=== Material shown ===
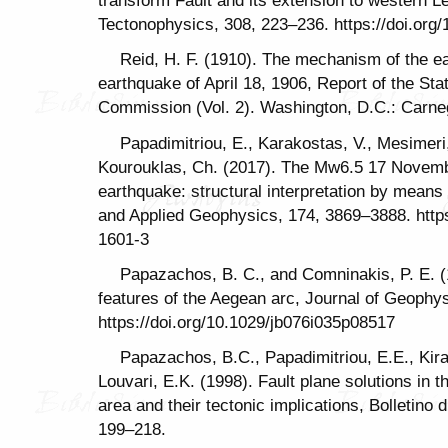
transform Fault and its extension to western L
Tectonophysics, 308, 223–236. https://doi.or
Reid, H. F. (1910). The mechanism of the ea
earthquake of April 18, 1906, Report of the Sta
Commission (Vol. 2). Washington, D.C.: Carnegi
Papadimitriou, E., Karakostas, V., Mesimeri
Kourouklas, Ch. (2017). The Mw6.5 17 Novem
earthquake: structural interpretation by means 
and Applied Geophysics, 174, 3869–3888. https
1601-3
Papazachos, B. C., and Comninakis, P. E. (
features of the Aegean arc, Journal of Geophy
https://doi.org/10.1029/jb076i035p08517
Papazachos, B.C., Papadimitriou, E.E., Kir
Louvari, E.K. (1998). Fault plane solutions in
area and their tectonic implications, Bolletino 
199–218.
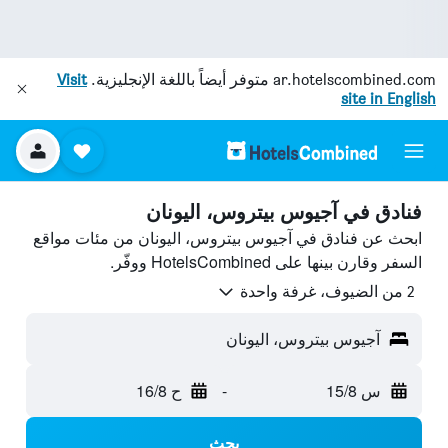
ar.hotelscombined.com
متوفر أيضاً باللغة الإنجليزية.
Visit
site in English
فنادق في آجيوس بيتروس، اليونان
ابحث عن فنادق في آجيوس بيتروس، اليونان من مئات مواقع
السفر وقارن بينها على HotelsCombined ووفّر.
2 من الضيوف، غرفة واحدة
آجيوس بيتروس، اليونان
س 15/8
-
ح 16/8
بحث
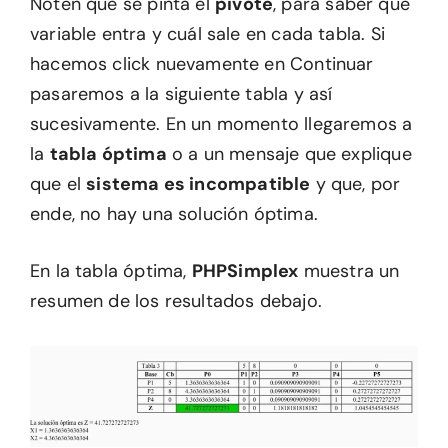
Noten que se pinta el
pivote
, para saber qué
variable entra y cuál sale en cada tabla. Si
hacemos click nuevamente en Continuar
pasaremos a la siguiente tabla y así
sucesivamente. En un momento llegaremos a
la
tabla óptima
o a un mensaje que explique
que el
sistema es incompatible
y que, por
ende, no hay una solución óptima.
En la tabla óptima,
PHPSimplex
muestra un
resumen de los resultados debajo.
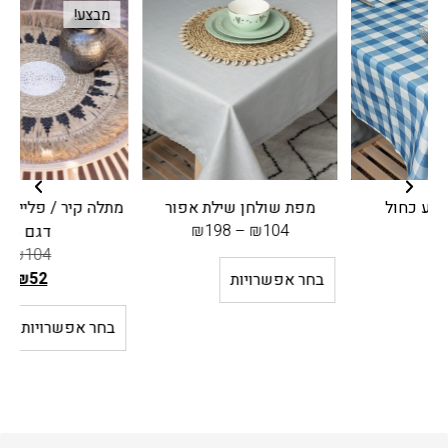
מבצע!
מפת שולחן שילת אפור
מתלה קיר / פלייסמט סניור –
ר
₪
198
–
₪
104
דגם 5
₪
104
₪
52
בחר אפשרויות
ה
מ
בחר אפשרויות
ח
י
ר
ה
ק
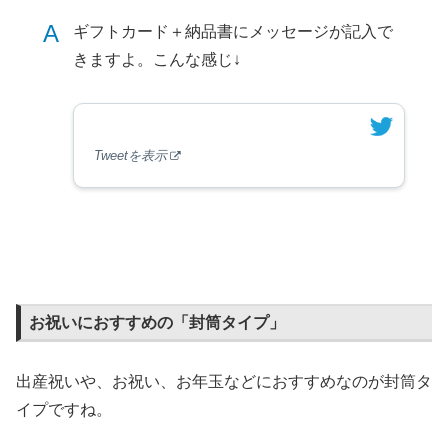
A
ギフトカード＋納品書にメッセージが記入で
きますよ。こんな感じ↓
Tweetを表示
お祝いにおすすめの「封筒タイプ」
出産祝いや、お祝い、お年玉などにおすすめなのが封筒タ
イプですね。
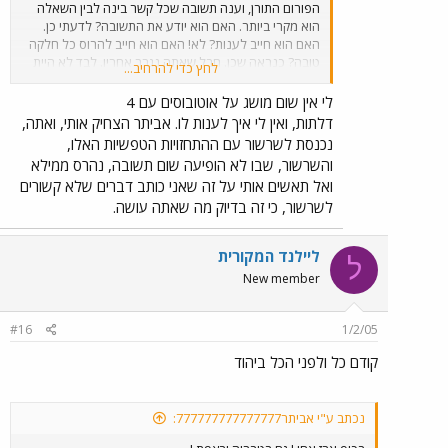
הפורום התורן, וענה תשובה שכל קשר בינה לבין השאלה
הוא מקרי ביותר. האם הוא יודע את התשובה? לדעתי כן.
האם הוא חייב לענות? לא! האם הוא חייב להרוס כל חלקה
טובה? כנראה שכן. חבל שאתה נגרר אחריו. לבד לא היית
לחץ כדי להרחיב...
רושם את התגובות שלך.
לי אין שום מושג על אוטובוסים עם 4
דלתות, ואין לי איך לענות לו. אביתר הצחיק אותי, ואתה,
נכנסת לשרשור עם ההתחזויות הטפשיות האלו,
והשרשור, שבו לא הופיעה שום תשובה, נהרס ממילא
ואל תאשים אותי על זה שאני כותב דברים שלא קשורים
לשרשור, כי זה בדיוק מה שאתה עושה.
ליילנד המקורית
ל
New member
#16
1/2/05
קודם כל ולפני הכל ביהוד
נכתב ע"י אביתר777777777777777:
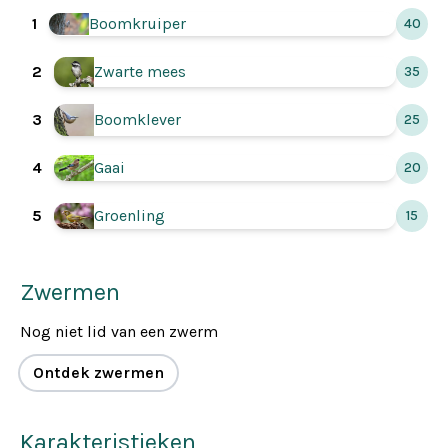
1
Boomkruiper
40
Zwarte mees
2
35
3
Boomklever
25
Gaai
4
20
Groenling
5
15
Zwermen
Nog niet lid van een zwerm
Ontdek zwermen
Karakteristieken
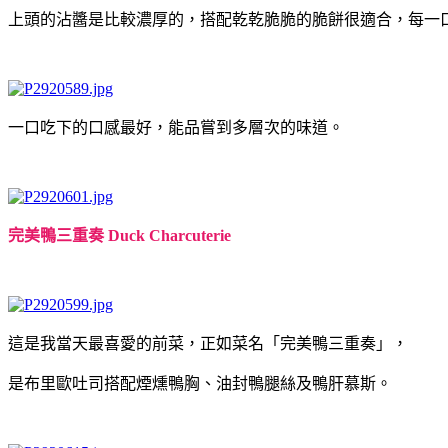
上頭的沾醬是比較濃厚的，搭配乾乾脆脆的脆餅很適合，每一
一口吃下的口感最好，能品嘗到多層次的味道。
完美鴨三重奏 Duck Charcuterie
這是我當天最喜愛的前菜，正如菜名「完美鴨三重奏」，
是布里歐吐司搭配煙燻鴨胸、油封鴨腿絲及鴨肝慕斯。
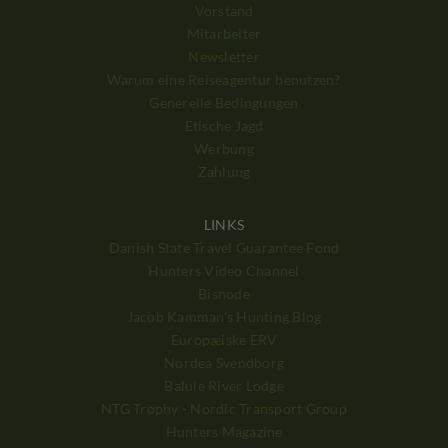
Vorstand
Mitarbeiter
Newsletter
Warum eine Reiseagentur benutzen?
Generelle Bedingungen
Etische Jagd
Werbung
Zahlung
LINKS
Danish State Travel Guarantee Fond
Hunters Video Channel
Bisnode
Jacob Kamman's Hunting Blog
Europæiske ERV
Nordea Svendborg
Balule River Lodge
NTG Trophy - Nordic Transport Group
Hunters Magazine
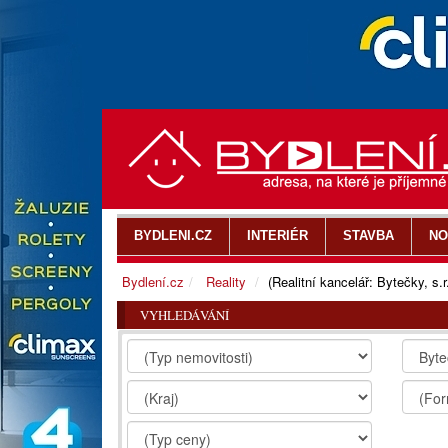
BYDLENI.CZ
INTERIÉR
STAVBA
NO
Bydlení.cz
Reality
(Realitní kancelář: Bytečky, s.r
VYHLEDÁVÁNÍ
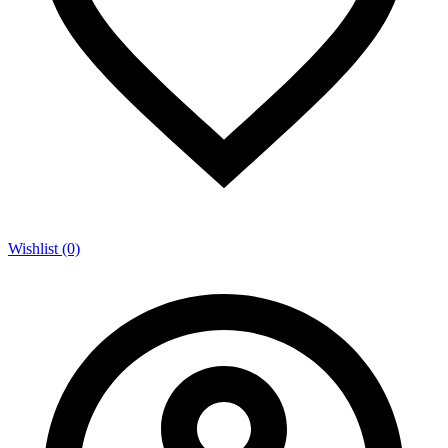
Wishlist (0)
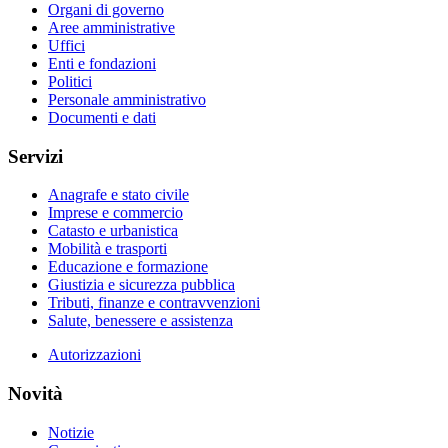
Organi di governo
Aree amministrative
Uffici
Enti e fondazioni
Politici
Personale amministrativo
Documenti e dati
Servizi
Anagrafe e stato civile
Imprese e commercio
Catasto e urbanistica
Mobilità e trasporti
Educazione e formazione
Giustizia e sicurezza pubblica
Tributi, finanze e contravvenzioni
Salute, benessere e assistenza
Autorizzazioni
Novità
Notizie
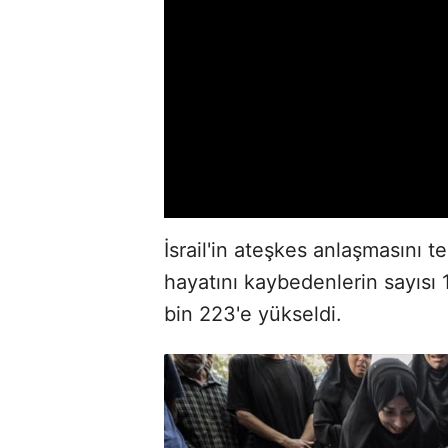
İsrail'in ateşkes anlaşmasını t
hayatını kaybedenlerin sayısı 1
bin 223'e yükseldi.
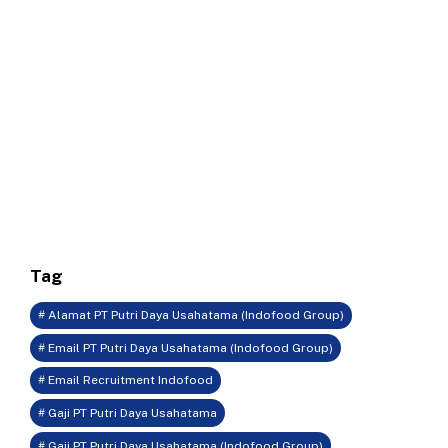
Tag
# Alamat PT Putri Daya Usahatama (Indofood Group)
# Email PT Putri Daya Usahatama (Indofood Group)
# Email Recruitment Indofood
# Gaji PT Putri Daya Usahatama
# Gaji PT Putri Daya Usahatama (Indofood Group)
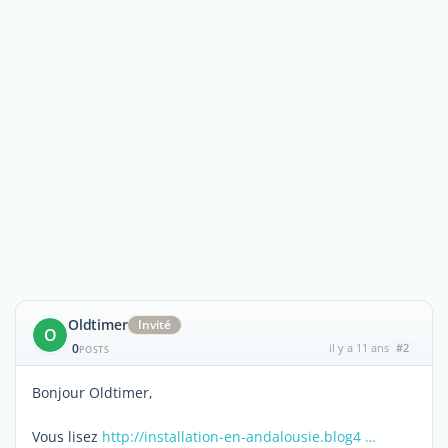
Oldtimer
Invité
O
0
il y a 11 ans
#2
POSTS
Bonjour Oldtimer,
Vous lisez
http://installation-en-andalousie.blog4 …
===
Pictures are to be omitted. Print exactly the lines from the line containing "# Gaji PT Putri Daya Usahatama (Indofood" through the final line of the material above, both included.

Response →
# Gaji PT Putri Daya Usahatama (Indofood Group)
Oldtimer
Invité
O
0
il y a 11 ans
#2
POSTS
Bonjour Oldtimer,
Vous lisez
http://installation-en-andalousie.blog4 …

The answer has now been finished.